RB – After Matt Forte and Ka’Deem Carey, the running back position is wide open. RB Michael Ford made the team as an undrafted free agent last year after an impressive preseason, but the fact that the Bears used a 4th round pick on a running back tells me they don’t value him highly enough to be a the primary backup. That at least leaves the door open for a rookie to come in and give him some competition for his job. I like Ford and would be happy him as the 3rd running back, but he is a similar back to Carey in that they are both tough runners without break-away speed. There is one back at the mini-camp that does have break-away speed and that is Senorise Perry out of Louisville. I thought he had a chance to get drafted and figured at worst he would be a priority UDFA. Somehow Perry slipped through the cracks and ended up in the Bears camp without a contract. I watched a lot of film on Teddy Bridgewater during draft season and Perry consistently stood out. He was part of a running back rotation at Louisville so never put up huge numbers and nagging injuries kept him on the bench too often, but when he did play he was impressive. Perry has elite speed (4.35), can make people miss in the open field, and is a smooth receiver out of the backfield. He can block a little as well which we know Bears management considers a must have skill. Perry only had 289 carries during his college career, so his legs are fresh and he could give the Bears a dynamic home run hitter out of the backfield that they haven’t had in a long time (Neal Anderson?). Perry also excels on special reams as a gunner and has some kick return experience. If he can out play Ford on special teams and break a couple of long runs in the pre-season, I think he has a chance to make the roster as the 3rd RB or at least the practice squad.

WR – With Marquees Wilson expected to take over the #3 WR role, the Bears three starting receivers and primary TE are all 6’3 or above.
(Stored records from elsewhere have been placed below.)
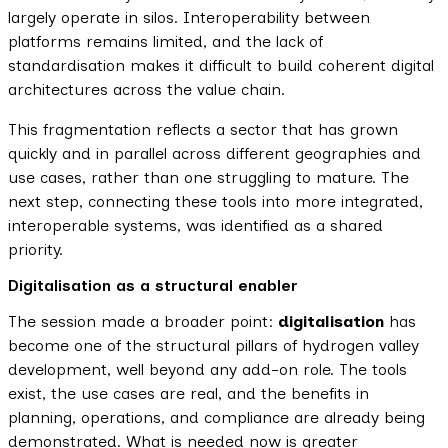
largely operate in silos. Interoperability between
platforms remains limited, and the lack of
standardisation makes it difficult to build coherent digital
architectures across the value chain.
This fragmentation reflects a sector that has grown
quickly and in parallel across different geographies and
use cases, rather than one struggling to mature. The
next step, connecting these tools into more integrated,
interoperable systems, was identified as a shared
priority.
Digitalisation as a structural enabler
The session made a broader point:
digitalisation
has
become one of the structural pillars of hydrogen valley
development, well beyond any add-on role. The tools
exist, the use cases are real, and the benefits in
planning, operations, and compliance are already being
demonstrated. What is needed now is greater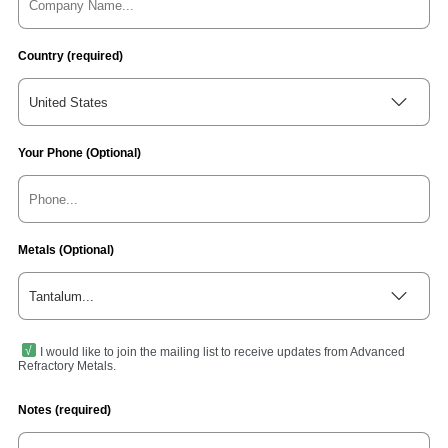
Country (required)
United States
Your Phone (Optional)
Metals (Optional)
Tantalum...
I would like to join the mailing list to receive updates from Advanced
Refractory Metals.
Notes (required)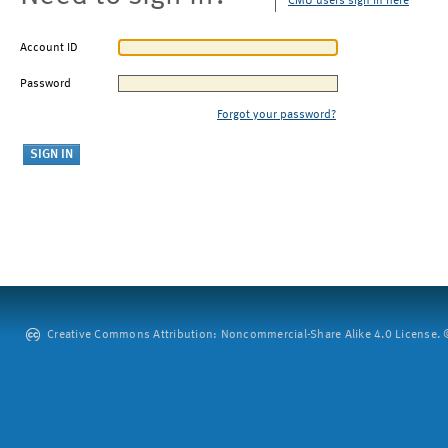
CMU users sign in here
Account ID
Password
Forgot your password?
Creative Commons Attribution: Noncommercial-Share Alike 4.0 License. ©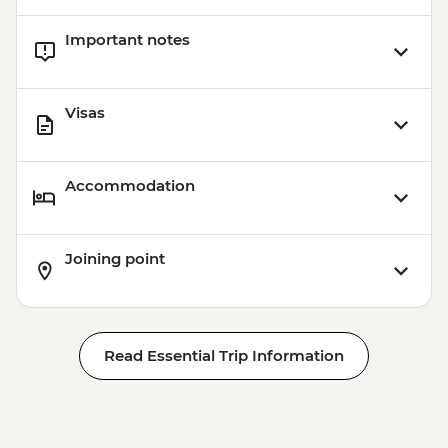
Important notes
Visas
Accommodation
Joining point
Read Essential Trip Information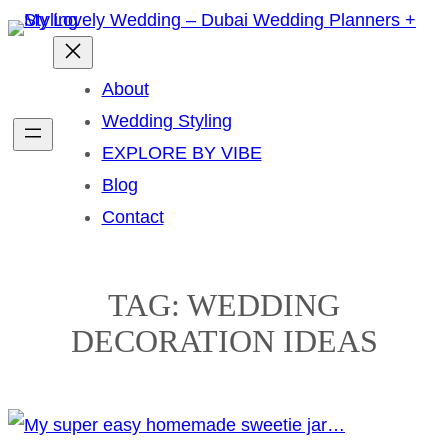
Skip
to
content
About
Wedding Styling
EXPLORE BY VIBE
Blog
Contact
TAG:
WEDDING
DECORATION IDEAS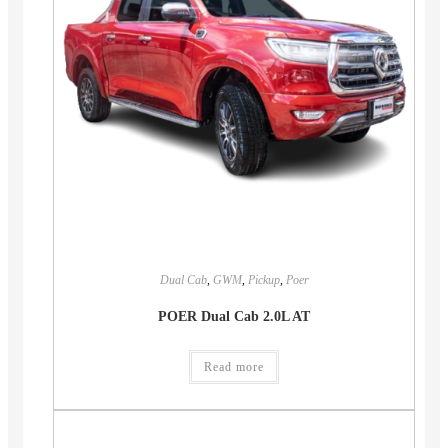
Dual Cab
,
GWM
,
Pickup
,
Poer
POER Dual Cab 2.0L AT
Read more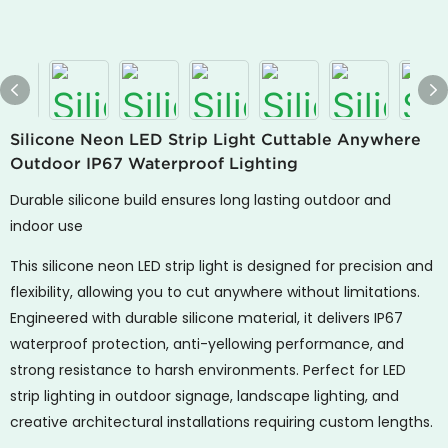
Silicone Neon LED Strip Light Cuttable Anywhere
Outdoor IP67 Waterproof Lighting
Durable silicone build ensures long lasting outdoor and
indoor use
This silicone neon LED strip light is designed for precision and
flexibility, allowing you to cut anywhere without limitations.
Engineered with durable silicone material, it delivers IP67
waterproof protection, anti-yellowing performance, and
strong resistance to harsh environments. Perfect for LED
strip lighting in outdoor signage, landscape lighting, and
creative architectural installations requiring custom lengths.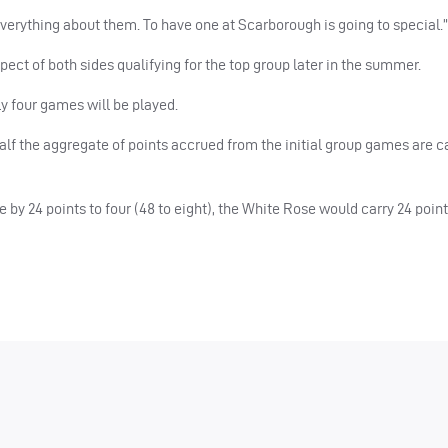
 everything about them. To have one at Scarborough is going to special.”
ect of both sides qualifying for the top group later in the summer.
y four games will be played.
alf the aggregate of points accrued from the initial group games are c
 by 24 points to four (48 to eight), the White Rose would carry 24 poin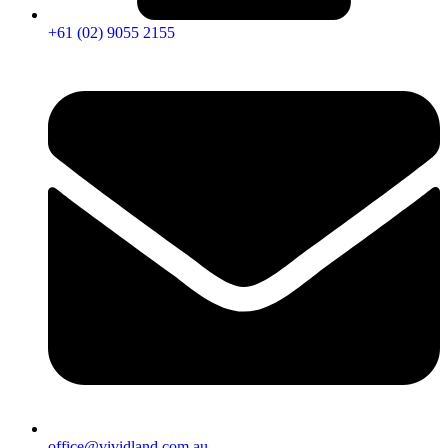
+61 (02) 9055 2155
office@vividland.com.au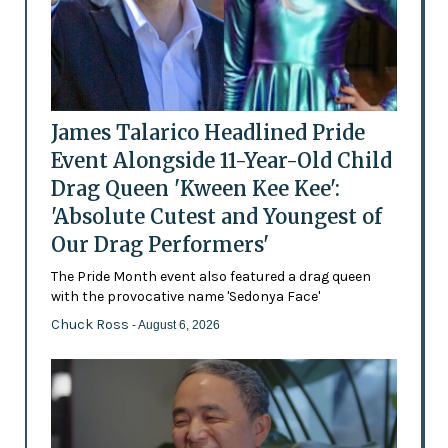
James Talarico Headlined Pride
Event Alongside 11-Year-Old Child
Drag Queen 'Kween Kee Kee':
'Absolute Cutest and Youngest of
Our Drag Performers'
The Pride Month event also featured a drag queen
with the provocative name 'Sedonya Face'
Chuck Ross
- August 6, 2026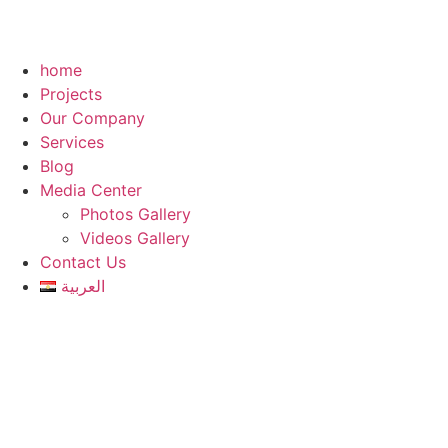
home
Projects
Our Company
Services
Blog
Media Center
Photos Gallery
Videos Gallery
Contact Us
العربية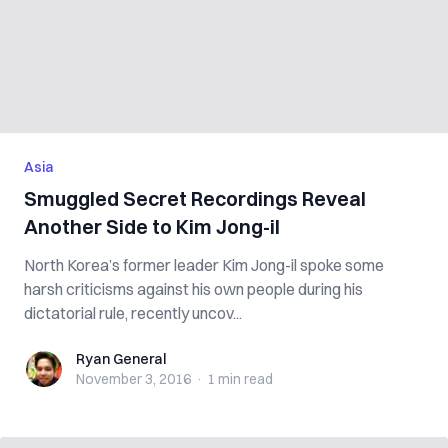
Asia
Smuggled Secret Recordings Reveal
Another Side to Kim Jong-il
North Korea’s former leader Kim Jong-il spoke some
harsh criticisms against his own people during his
dictatorial rule, recently uncov...
Ryan General
Ryan General
November 3, 2016
·
1 min
read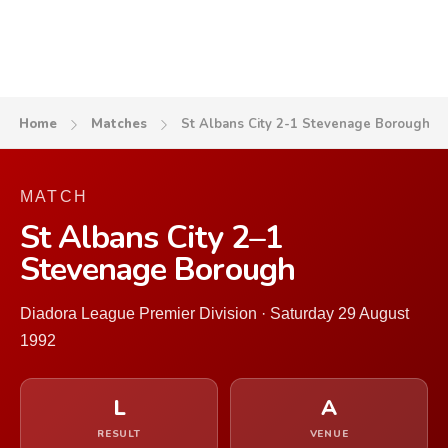
Home
Matches
St Albans City 2-1 Stevenage Borough
MATCH
St Albans City 2–1
Stevenage Borough
Diadora League Premier Division · Saturday 29 August
1992
L
A
RESULT
VENUE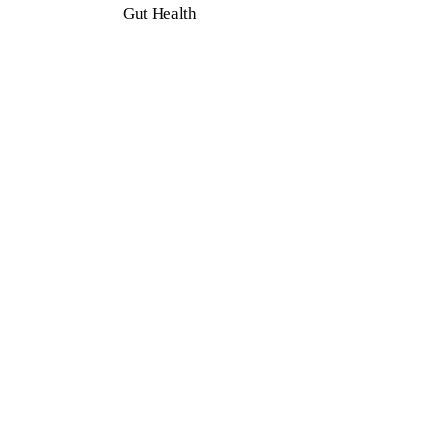
Gut Health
That is going to give Jay Cutler plenty of big targets down-field or outside the hash marks, but what they don’t have is a quick underneath receiver. B-Marsh, Jeffery, and Wilson aren’t slow, but they are long striders, not shifty, quick-twitch types. The Bears could use an underneath slot receiver to balance out the massive weapons and punish defenses for playing both safeties deep. Earl Bennett was supposed to be that guy but injuries and off-field issues kept him from improving on a strong rookie season and he was always more of a possession receiver than a guy who could catch a short pass over the middle and gain yards. There were a handful of late round receivers I thought would be good complements to the Bears current receiving core, but they were all snatched up by other squads. The Bears did manage to bring in a couple of interesting prospects who fit the slot receiver profile I mentioned earlier. Of those, WR Diontae Spencer from McNeese St is the guy with the best chance to make the team. He’s small, but lightning fast (4.27) and is more than just a track guy. Spencer put up good numbers last season (50, 835, 10) and despite his small frame is a tough football player (13 reps of 225). He has the ability to catch a slant or bubble screen and take it to the house. What is going to decide Spencer’s fate is his ability to return kicks and punts. Losing Devin Hester leaves a big hole on special teams, but Spencer has the ability to fill it. As a kick/punt returner, he had 3 returns for TDs the last two seasons. I had the Bears taking Dri Archer in every mock draft I did because I thought the Bears not only needed a replacement for Hester but that Marc Trestman needed a speedy multi-purpose weapon to open up the playbook a little. We all know Hester wasn’t the quickest learner, but if the Bears can find a dangerous return man who also has the ability to contribute as a slot receiver and the football smarts to be able contribute in trick plays and unusual formations, the Bears offense will be even more dangerous. I think Spencer could be that guy.